In malignant disease liver metastases can often be found. Currently, the surgical approach is seen as the only curative treatment for liver metastases. However, only in 20% of patients can curative surgery of their liver metastases be performed. Here other treatment options have to be considered, such as systemic chemotherapy, locoregional chemotherapy, selective internal radiation therapy. Intraarterial chemotherapy showed reasonable results in the past, especially in metastases of colorectal cancer (CRC), breast cancer (BC) and neuroendocrine tumors. As higher concentrations of the chemotherapeutic agent can be used and, using the “first pass mechanism” of the liver, less cytotoxic medication arrives in the systemic circulation with only minimal side effects. Thuas, leading to the research question: To evaluate loco-regional chemoperfusion of liver metastases for tumor response, survival rate and therapy effect.

Research frontier

Loco-regional chemoperfusion is not in daily practise for tumor patients so far. However, the authors wanted to add this therapy as an additional tool for palliative cancer treatment, to open up this treatment as additional option to think of.
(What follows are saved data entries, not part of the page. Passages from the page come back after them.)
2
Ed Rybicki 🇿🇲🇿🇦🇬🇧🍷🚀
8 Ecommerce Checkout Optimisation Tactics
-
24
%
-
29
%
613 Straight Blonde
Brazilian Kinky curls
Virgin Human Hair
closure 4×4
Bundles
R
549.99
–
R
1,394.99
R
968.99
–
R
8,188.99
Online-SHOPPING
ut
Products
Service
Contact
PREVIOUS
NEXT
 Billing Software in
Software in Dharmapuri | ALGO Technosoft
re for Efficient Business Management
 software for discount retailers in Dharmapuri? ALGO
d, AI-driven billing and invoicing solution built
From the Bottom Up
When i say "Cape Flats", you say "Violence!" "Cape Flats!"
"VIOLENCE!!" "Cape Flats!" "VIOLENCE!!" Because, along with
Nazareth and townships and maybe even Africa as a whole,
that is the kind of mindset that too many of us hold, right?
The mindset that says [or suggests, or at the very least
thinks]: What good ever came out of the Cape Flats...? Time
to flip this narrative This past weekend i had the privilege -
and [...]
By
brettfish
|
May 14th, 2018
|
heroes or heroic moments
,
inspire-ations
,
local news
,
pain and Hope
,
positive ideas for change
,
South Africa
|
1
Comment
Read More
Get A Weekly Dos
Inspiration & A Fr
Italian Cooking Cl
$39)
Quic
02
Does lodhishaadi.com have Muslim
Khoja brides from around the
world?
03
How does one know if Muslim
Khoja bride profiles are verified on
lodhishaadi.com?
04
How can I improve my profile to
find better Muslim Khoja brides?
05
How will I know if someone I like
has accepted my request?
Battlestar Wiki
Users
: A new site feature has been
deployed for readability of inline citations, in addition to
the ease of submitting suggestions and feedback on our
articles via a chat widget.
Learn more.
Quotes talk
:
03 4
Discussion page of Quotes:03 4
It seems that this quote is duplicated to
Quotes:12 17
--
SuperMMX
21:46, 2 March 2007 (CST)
Innovations and breakthrough

In this study, the median survival time of CRC patients after the first hepatic intra-arterial chemotherapy (HIC) session was 9.3 mo, and after initial diagnosis of the primary tumor 36.9 mo. In breast cancer patients, the median survival time after first HIC session was 13.2 mo, and after initial diagnosis of the primary tumor 75.2 mo. This strengthened the authors’ idea to keep this therapy as another option in mind.

Applications

This study suggests that loco-regional chemotherapy is useful in a palliative setting to treat liver dominant metastases without serious side effects.

Peer-review

The scientific question proposed in the manuscript were the results achieved with intra-arterial hepatic chemotherapy in 36 patients suffering from unresectable and therapy-resistant advanced and hepatically metastasized CRC and BC tumor response. It is a promising study to add another tool to the basket of palliative patient treatment; however, large population trials would be valuable in the future.